Producer Burton, now executive producer of the show “Charles in Charge” on KTLA Channel 5, recalls Stein when he first came west.
“He had the whimsy and wit that was unusual for me to find in someone as well-educated and intellectual. He was also an archconservative, and I only knew liberals.”
Audiences Like Character
Burton’s writers have twice put Stein in the show, and plan to do it again because, Burton says, audiences adore his character Stanley Willard, who pops up as the nemesis of star Scott Baio.

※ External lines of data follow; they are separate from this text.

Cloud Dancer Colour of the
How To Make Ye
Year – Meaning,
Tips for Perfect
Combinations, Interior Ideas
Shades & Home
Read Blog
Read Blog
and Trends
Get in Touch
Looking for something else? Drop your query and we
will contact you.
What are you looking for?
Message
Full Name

After Stein’s screen break in “Ferris Bueller” (people still stop him on the street and chant “Bueller, Bueller”), commercial director Mark Story spotted him on a late-night talk show and was captivated by his voice.
“I was looking for an eccentric character for a Godfather’s Pizza (a pizza restaurant chain) commercial,” Story recalls. “I thought he was an effete, slightly pompous intellect. That’s the way it came off to me. Really the thing that makes Benjamin is his face and voice quality, and the fact that he absolutely cannot act. That works if you put it in the right context.”
Story’s casting agent tracked down Stein, who was more than happy to become the character “Charles,” another bizarre droner who lounges in pajamas and given to phrases like “Hey, duuuuuuuuude.” With Story, Stein has also done commercials for an East Coast beer, a spot for Nikon cameras and Pan Am airlines, and Western Union.
‘Unhinged Side to Him’
Story says: “There is a very unhinged side to him that works for him on film. He can take that insane side, and he’s not at all afraid to let it out. He’s an interesting mix of intellect and crazy person.”
What drives Ben Stein?
“I do believe I work very hard. My agent says I’m the hardest working writer in America and I believe it’s true.
“I have a lot I want to express. I mean, I wrote in my book ‘Her Only Sin,’ which I think is a very good book--and I can get you a copy of it, it would be my pleasure, I could get you copies of all my books--that man has incredible experiences. He remembers when he was 8 years old seeing butterflies flying over a creek on a May day. He remembers the first time he ever went out on a date and the girl kissed him as if she liked him. He remembers what it was like to have a charco-broiled cheeseburger that cost 35 cents and tasted like heaven itself. Unless you do something about it, when you die, all those memories die--unless you can put those memories outside you in some permanent place like in a book.
‘Many Vivid Feelings’
“I have many vivid feelings and emotions about my life and I want to put them outside me so they exist somewhere. I frankly don’t even care if it’s under my name. At least someone somewhere will by accident even take it down off a library shelf and see it and the idea will still be alive.”
Stein and his wife, Alexandra Denman, former vice president of legal affairs for United Artists, are in the process of adopting a baby they call Tommy. Thinking about Tommy gets him thinking about the lawsuit again.
“I’m not going to have Tommy growing up thinking that his father ran from a fight,” he says, “especially when his father was totally right and had the facts and the law on his side. Tommy is not going to have a father, if I can help it, who he is ashamed of for not having stood up to an extremely unmeritorious lawsuit.”
That leads him into another subject, and he takes off for a few minutes on the fact that the country isn’t working hard enough. Then he pauses for a few seconds, looks across his desk and says, “Shall we stop now?”
Writer Jeannine Stein is not related to Ben Stein.